Removing knowledge about the image internals helps make it reusable and packageable. CircleCI offers, for example, Orbs as units of build logic, and even plain Docker images can achieve something similar using ONBUILD instructions.

From Builder to Runner

However, here is the next point where processes diverge since there are many ways to run or publish an application. Static web pages only need a web server, NodeJS services need a node installation. Often, it seems that latest here a custom Dockerfile is needed:

FROM nginx:alpine
COPY ./dist /usr/share/nginx/html

# OR (for multi-stage builds):
COPY --from=builder /opt/sources/dist /usr/share/nginx/html

It becomes important to ensure compatibility between the build result and the runner environment; containerised environments won't protect you from choosing the wrong one. There are documentation-based approaches ("If you use this build environment, you can use the following execution environments: ...") but those are rarely verifiable or enforceable.

Fat Environments

Consider the way that s2i handles the situation, by including the build tooling in the runner environment. It's a fair assumption that if an application is built within a given environment it will be executable in said environment. There won't be version conflicts and it can be guaranteed that no necessary build results are forgotten to be propagated to the runner environment, since they are already there.

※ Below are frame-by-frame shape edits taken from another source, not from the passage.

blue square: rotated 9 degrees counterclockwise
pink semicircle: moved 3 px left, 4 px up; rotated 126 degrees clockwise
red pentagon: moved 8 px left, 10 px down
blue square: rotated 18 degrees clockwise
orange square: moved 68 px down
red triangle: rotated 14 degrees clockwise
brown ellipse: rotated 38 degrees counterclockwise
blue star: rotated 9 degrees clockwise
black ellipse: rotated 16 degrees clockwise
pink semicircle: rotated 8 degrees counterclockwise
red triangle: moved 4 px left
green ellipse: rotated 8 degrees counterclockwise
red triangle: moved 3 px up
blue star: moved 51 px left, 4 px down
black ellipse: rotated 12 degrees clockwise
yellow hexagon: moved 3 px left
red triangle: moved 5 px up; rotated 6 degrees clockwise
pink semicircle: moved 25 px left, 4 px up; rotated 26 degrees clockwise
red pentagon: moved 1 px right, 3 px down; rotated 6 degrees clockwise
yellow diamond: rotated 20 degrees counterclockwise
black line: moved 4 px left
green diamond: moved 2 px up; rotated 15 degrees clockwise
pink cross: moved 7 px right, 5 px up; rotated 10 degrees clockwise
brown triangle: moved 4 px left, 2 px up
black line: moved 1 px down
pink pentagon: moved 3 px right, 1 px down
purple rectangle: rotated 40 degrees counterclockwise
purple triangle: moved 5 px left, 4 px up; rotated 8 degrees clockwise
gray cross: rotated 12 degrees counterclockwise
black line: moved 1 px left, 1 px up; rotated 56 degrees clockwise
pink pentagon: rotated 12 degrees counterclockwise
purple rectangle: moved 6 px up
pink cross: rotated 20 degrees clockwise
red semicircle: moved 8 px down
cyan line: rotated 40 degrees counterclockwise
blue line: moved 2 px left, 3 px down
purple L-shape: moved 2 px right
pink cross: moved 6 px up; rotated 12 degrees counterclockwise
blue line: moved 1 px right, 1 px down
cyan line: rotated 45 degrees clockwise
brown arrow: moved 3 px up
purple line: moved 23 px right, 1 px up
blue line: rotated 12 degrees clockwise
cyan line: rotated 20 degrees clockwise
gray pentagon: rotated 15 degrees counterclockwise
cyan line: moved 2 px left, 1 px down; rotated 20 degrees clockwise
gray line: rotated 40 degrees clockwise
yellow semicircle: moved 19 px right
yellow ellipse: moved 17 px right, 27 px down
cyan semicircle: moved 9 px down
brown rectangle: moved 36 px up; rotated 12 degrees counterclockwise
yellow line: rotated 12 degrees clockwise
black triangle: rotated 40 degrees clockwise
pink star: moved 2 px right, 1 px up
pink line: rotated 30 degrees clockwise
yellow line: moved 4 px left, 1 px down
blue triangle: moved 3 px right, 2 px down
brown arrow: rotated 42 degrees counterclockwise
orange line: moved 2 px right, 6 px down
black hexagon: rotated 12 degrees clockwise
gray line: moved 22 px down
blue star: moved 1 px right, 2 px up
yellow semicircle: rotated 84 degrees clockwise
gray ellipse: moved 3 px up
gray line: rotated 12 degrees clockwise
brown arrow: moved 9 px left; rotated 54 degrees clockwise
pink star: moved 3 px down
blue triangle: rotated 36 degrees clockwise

In practice, issues arise with this approach, some minor and some more severe. Container image size is, for example, naturally larger than for specialised multi-stage Docker builds; however, this is usually only a concern during the first pull. More relevant for running such an application is the increased image surface, effected by a variety of tooling and libraries that come with their own considerations and security implications.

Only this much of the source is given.